• EXERCISE
Where a line below includes the word "Юлии", copy that line.

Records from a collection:
===
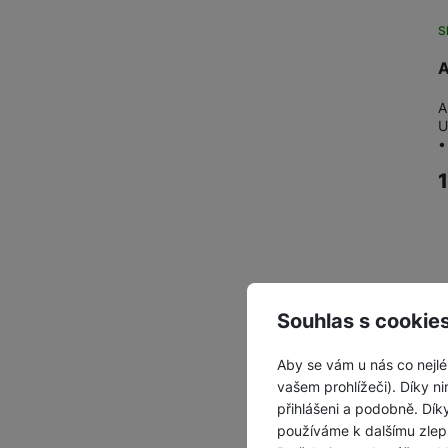
S
A
A
U
•
Souhlas s cookie
Z
Aby se vám u nás co nejlé
vašem prohlížeči). Díky ni
přihlášeni a podobně. Dí
používáme k dalšímu zlep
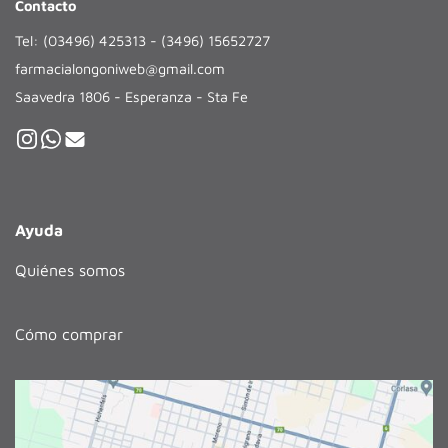
Contacto
Tel: (03496) 425313 - (3496) 15652727
farmacialongoniweb@gmail.com
Saavedra 1806 - Esperanza - Sta Fe
Ayuda
Quiénes somos
Cómo comprar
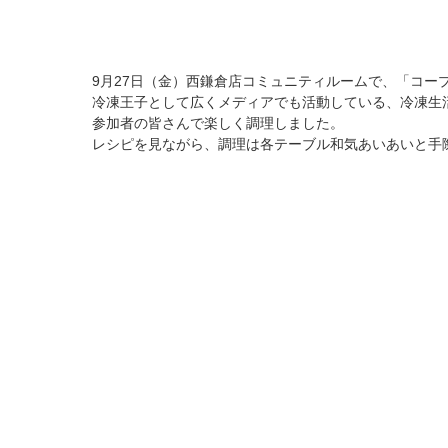
9月27日（金）西鎌倉店コミュニティルームで、「コー
冷凍王子として広くメディアでも活動している、冷凍生
参加者の皆さんで楽しく調理しました。
レシピを見ながら、調理は各テーブル和気あいあいと手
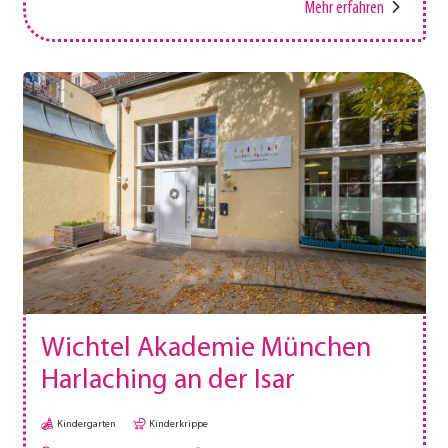
Mehr erfahren
Wichtel Akademie München
Harlaching an der Isar
Kindergarten
Kinderkrippe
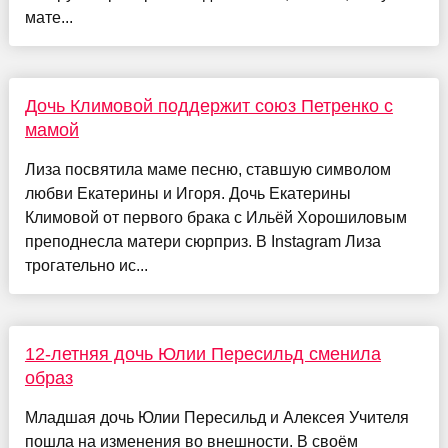
мате...
Дочь Климовой поддержит союз Петренко с
мамой
Лиза посвятила маме песню, ставшую символом
любви Екатерины и Игоря. Дочь Екатерины
Климовой от первого брака с Ильёй Хорошиловым
преподнесла матери сюрприз. В Instagram Лиза
трогательно ис...
12-летняя дочь Юлии Пересильд сменила
образ
Младшая дочь Юлии Пересильд и Алексея Учителя
пошла на изменения во внешности. В своём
===
• ANSWER TO THE EXERCISE
12-летняя дочь Юлии Пересильд сменила
Младшая дочь Юлии Пересильд и Алексея Учителя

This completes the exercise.